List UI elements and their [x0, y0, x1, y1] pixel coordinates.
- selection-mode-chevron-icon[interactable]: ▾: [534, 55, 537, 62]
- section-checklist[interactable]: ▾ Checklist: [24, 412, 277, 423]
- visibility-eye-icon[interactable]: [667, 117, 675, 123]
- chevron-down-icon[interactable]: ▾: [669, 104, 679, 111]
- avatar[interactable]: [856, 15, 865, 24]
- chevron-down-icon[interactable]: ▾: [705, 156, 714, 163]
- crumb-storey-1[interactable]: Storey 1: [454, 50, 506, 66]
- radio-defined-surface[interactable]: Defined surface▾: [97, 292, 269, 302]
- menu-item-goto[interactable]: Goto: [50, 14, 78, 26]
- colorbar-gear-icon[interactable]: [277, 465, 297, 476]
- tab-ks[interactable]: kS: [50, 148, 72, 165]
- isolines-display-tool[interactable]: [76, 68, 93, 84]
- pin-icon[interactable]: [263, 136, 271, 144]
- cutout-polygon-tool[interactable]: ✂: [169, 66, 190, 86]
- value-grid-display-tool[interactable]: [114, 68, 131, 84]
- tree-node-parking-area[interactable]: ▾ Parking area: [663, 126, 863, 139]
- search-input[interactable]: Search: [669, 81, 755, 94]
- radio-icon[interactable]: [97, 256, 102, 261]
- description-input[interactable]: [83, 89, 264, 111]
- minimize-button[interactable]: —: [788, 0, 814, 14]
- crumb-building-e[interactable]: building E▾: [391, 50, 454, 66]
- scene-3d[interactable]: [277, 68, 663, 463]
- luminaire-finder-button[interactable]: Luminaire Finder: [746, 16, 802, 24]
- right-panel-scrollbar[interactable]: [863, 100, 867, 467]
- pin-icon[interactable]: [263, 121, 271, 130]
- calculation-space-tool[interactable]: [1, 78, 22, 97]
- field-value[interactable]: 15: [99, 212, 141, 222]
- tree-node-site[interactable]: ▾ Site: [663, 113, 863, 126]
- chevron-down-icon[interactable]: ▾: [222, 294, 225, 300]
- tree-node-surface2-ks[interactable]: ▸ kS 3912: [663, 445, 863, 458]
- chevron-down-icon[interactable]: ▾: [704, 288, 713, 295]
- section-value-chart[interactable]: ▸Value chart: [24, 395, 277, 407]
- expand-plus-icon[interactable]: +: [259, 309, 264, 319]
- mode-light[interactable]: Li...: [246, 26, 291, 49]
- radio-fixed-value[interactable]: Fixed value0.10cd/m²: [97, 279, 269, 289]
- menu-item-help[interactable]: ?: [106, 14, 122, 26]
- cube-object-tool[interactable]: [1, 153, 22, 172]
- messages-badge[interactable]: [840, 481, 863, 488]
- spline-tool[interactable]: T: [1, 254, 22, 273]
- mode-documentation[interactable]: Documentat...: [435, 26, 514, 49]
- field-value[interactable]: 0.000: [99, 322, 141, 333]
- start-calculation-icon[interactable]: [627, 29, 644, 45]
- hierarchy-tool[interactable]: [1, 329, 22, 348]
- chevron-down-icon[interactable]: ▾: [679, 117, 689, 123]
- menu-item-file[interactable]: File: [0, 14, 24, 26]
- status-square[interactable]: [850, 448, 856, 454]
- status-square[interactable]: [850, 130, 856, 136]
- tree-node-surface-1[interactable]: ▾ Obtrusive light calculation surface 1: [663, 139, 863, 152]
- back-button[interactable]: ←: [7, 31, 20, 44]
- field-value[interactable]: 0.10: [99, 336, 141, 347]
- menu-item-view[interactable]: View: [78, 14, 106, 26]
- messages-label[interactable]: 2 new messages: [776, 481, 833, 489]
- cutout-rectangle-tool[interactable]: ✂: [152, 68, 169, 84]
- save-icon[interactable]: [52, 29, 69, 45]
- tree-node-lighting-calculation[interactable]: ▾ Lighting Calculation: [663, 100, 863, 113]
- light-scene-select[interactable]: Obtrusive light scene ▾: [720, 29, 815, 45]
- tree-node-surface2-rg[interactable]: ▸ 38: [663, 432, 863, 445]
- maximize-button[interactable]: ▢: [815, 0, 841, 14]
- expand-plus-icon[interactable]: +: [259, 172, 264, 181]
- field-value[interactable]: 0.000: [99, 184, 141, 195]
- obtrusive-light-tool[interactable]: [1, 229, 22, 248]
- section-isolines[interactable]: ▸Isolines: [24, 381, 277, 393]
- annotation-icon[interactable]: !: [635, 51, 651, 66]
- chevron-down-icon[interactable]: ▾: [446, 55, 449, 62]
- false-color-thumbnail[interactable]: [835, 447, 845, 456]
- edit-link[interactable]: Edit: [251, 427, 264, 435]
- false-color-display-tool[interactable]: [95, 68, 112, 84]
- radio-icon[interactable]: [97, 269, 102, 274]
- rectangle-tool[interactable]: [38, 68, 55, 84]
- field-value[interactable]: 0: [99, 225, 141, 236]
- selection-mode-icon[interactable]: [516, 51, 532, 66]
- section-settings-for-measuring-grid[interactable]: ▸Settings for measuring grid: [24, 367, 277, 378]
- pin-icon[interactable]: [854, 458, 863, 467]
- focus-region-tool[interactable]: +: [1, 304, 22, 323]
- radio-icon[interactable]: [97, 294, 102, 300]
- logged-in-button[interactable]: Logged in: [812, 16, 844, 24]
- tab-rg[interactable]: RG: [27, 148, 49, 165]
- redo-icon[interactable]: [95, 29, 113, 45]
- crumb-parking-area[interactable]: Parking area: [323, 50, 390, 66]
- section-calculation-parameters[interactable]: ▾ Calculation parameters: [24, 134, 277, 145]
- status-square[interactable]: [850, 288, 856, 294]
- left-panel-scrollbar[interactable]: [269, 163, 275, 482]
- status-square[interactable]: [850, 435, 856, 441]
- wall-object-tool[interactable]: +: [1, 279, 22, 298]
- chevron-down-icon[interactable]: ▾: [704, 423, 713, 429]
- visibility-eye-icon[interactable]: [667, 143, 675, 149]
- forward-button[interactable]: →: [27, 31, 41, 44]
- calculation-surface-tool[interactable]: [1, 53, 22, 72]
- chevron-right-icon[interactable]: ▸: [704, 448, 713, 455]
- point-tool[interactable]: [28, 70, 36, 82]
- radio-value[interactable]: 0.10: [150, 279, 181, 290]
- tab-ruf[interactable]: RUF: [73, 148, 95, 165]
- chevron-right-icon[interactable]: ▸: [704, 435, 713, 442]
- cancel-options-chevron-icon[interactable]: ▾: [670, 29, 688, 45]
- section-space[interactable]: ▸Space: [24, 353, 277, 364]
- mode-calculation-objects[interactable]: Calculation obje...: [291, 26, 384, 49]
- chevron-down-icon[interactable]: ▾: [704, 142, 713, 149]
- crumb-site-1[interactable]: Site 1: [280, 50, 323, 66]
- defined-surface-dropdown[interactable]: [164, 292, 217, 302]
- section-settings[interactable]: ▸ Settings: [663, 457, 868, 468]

THE TASK:
Write the data out again in full and exactly.

WRITTEN ANSWER:
List UI elements and their [x0, y0, x1, y1] pixel coordinates.
- selection-mode-chevron-icon[interactable]: ▾: [534, 55, 537, 62]
- section-checklist[interactable]: ▾ Checklist: [24, 412, 277, 423]
- visibility-eye-icon[interactable]: [667, 117, 675, 123]
- chevron-down-icon[interactable]: ▾: [669, 104, 679, 111]
- avatar[interactable]: [856, 15, 865, 24]
- chevron-down-icon[interactable]: ▾: [705, 156, 714, 163]
- crumb-storey-1[interactable]: Storey 1: [454, 50, 506, 66]
- radio-defined-surface[interactable]: Defined surface▾: [97, 292, 269, 302]
- menu-item-goto[interactable]: Goto: [50, 14, 78, 26]
- colorbar-gear-icon[interactable]: [277, 465, 297, 476]
- tab-ks[interactable]: kS: [50, 148, 72, 165]
- isolines-display-tool[interactable]: [76, 68, 93, 84]
- pin-icon[interactable]: [263, 136, 271, 144]
- cutout-polygon-tool[interactable]: ✂: [169, 66, 190, 86]
- value-grid-display-tool[interactable]: [114, 68, 131, 84]
- tree-node-parking-area[interactable]: ▾ Parking area: [663, 126, 863, 139]
- search-input[interactable]: Search: [669, 81, 755, 94]
- radio-icon[interactable]: [97, 256, 102, 261]
- description-input[interactable]: [83, 89, 264, 111]
- minimize-button[interactable]: —: [788, 0, 814, 14]
- crumb-building-e[interactable]: building E▾: [391, 50, 454, 66]
- scene-3d[interactable]: [277, 68, 663, 463]
- luminaire-finder-button[interactable]: Luminaire Finder: [746, 16, 802, 24]
- right-panel-scrollbar[interactable]: [863, 100, 867, 467]
- pin-icon[interactable]: [263, 121, 271, 130]
- calculation-space-tool[interactable]: [1, 78, 22, 97]
- field-value[interactable]: 15: [99, 212, 141, 222]
- tree-node-site[interactable]: ▾ Site: [663, 113, 863, 126]
- chevron-down-icon[interactable]: ▾: [222, 294, 225, 300]
- tree-node-surface2-ks[interactable]: ▸ kS 3912: [663, 445, 863, 458]
- chevron-down-icon[interactable]: ▾: [704, 288, 713, 295]
- section-value-chart[interactable]: ▸Value chart: [24, 395, 277, 407]
- expand-plus-icon[interactable]: +: [259, 309, 264, 319]
- mode-light[interactable]: Li...: [246, 26, 291, 49]
- radio-fixed-value[interactable]: Fixed value0.10cd/m²: [97, 279, 269, 289]
- menu-item-help[interactable]: ?: [106, 14, 122, 26]
- cube-object-tool[interactable]: [1, 153, 22, 172]
- messages-badge[interactable]: [840, 481, 863, 488]
- spline-tool[interactable]: T: [1, 254, 22, 273]
- mode-documentation[interactable]: Documentat...: [435, 26, 514, 49]
- field-value[interactable]: 0.000: [99, 322, 141, 333]
- start-calculation-icon[interactable]: [627, 29, 644, 45]
- hierarchy-tool[interactable]: [1, 329, 22, 348]
- chevron-down-icon[interactable]: ▾: [679, 117, 689, 123]
- menu-item-file[interactable]: File: [0, 14, 24, 26]
- status-square[interactable]: [850, 448, 856, 454]
- status-square[interactable]: [850, 130, 856, 136]
- tree-node-surface-1[interactable]: ▾ Obtrusive light calculation surface 1: [663, 139, 863, 152]
- back-button[interactable]: ←: [7, 31, 20, 44]
- field-value[interactable]: 0.10: [99, 336, 141, 347]
- menu-item-view[interactable]: View: [78, 14, 106, 26]
- messages-label[interactable]: 2 new messages: [776, 481, 833, 489]
- cutout-rectangle-tool[interactable]: ✂: [152, 68, 169, 84]
- save-icon[interactable]: [52, 29, 69, 45]
- tree-node-lighting-calculation[interactable]: ▾ Lighting Calculation: [663, 100, 863, 113]
- light-scene-select[interactable]: Obtrusive light scene ▾: [720, 29, 815, 45]
- tree-node-surface2-rg[interactable]: ▸ 38: [663, 432, 863, 445]
- maximize-button[interactable]: ▢: [815, 0, 841, 14]
- expand-plus-icon[interactable]: +: [259, 172, 264, 181]
- field-value[interactable]: 0.000: [99, 184, 141, 195]
- obtrusive-light-tool[interactable]: [1, 229, 22, 248]
- section-isolines[interactable]: ▸Isolines: [24, 381, 277, 393]
- annotation-icon[interactable]: !: [635, 51, 651, 66]
- chevron-down-icon[interactable]: ▾: [446, 55, 449, 62]
- false-color-thumbnail[interactable]: [835, 447, 845, 456]
- edit-link[interactable]: Edit: [251, 427, 264, 435]
- false-color-display-tool[interactable]: [95, 68, 112, 84]
- radio-icon[interactable]: [97, 269, 102, 274]
- rectangle-tool[interactable]: [38, 68, 55, 84]
- field-value[interactable]: 0: [99, 225, 141, 236]
- selection-mode-icon[interactable]: [516, 51, 532, 66]
- section-settings-for-measuring-grid[interactable]: ▸Settings for measuring grid: [24, 367, 277, 378]
- pin-icon[interactable]: [854, 458, 863, 467]
- focus-region-tool[interactable]: +: [1, 304, 22, 323]
- radio-icon[interactable]: [97, 294, 102, 300]
- logged-in-button[interactable]: Logged in: [812, 16, 844, 24]
- tab-rg[interactable]: RG: [27, 148, 49, 165]
- redo-icon[interactable]: [95, 29, 113, 45]
- crumb-parking-area[interactable]: Parking area: [323, 50, 390, 66]
- section-calculation-parameters[interactable]: ▾ Calculation parameters: [24, 134, 277, 145]
- status-square[interactable]: [850, 288, 856, 294]
- left-panel-scrollbar[interactable]: [269, 163, 275, 482]
- status-square[interactable]: [850, 435, 856, 441]
- wall-object-tool[interactable]: +: [1, 279, 22, 298]
- chevron-down-icon[interactable]: ▾: [704, 423, 713, 429]
- visibility-eye-icon[interactable]: [667, 143, 675, 149]
- forward-button[interactable]: →: [27, 31, 41, 44]
- calculation-surface-tool[interactable]: [1, 53, 22, 72]
- chevron-right-icon[interactable]: ▸: [704, 448, 713, 455]
- point-tool[interactable]: [28, 70, 36, 82]
- radio-value[interactable]: 0.10: [150, 279, 181, 290]
- tab-ruf[interactable]: RUF: [73, 148, 95, 165]
- chevron-right-icon[interactable]: ▸: [704, 435, 713, 442]
- cancel-options-chevron-icon[interactable]: ▾: [670, 29, 688, 45]
- section-space[interactable]: ▸Space: [24, 353, 277, 364]
- mode-calculation-objects[interactable]: Calculation obje...: [291, 26, 384, 49]
- chevron-down-icon[interactable]: ▾: [704, 142, 713, 149]
- crumb-site-1[interactable]: Site 1: [280, 50, 323, 66]
- defined-surface-dropdown[interactable]: [164, 292, 217, 302]
- section-settings[interactable]: ▸ Settings: [663, 457, 868, 468]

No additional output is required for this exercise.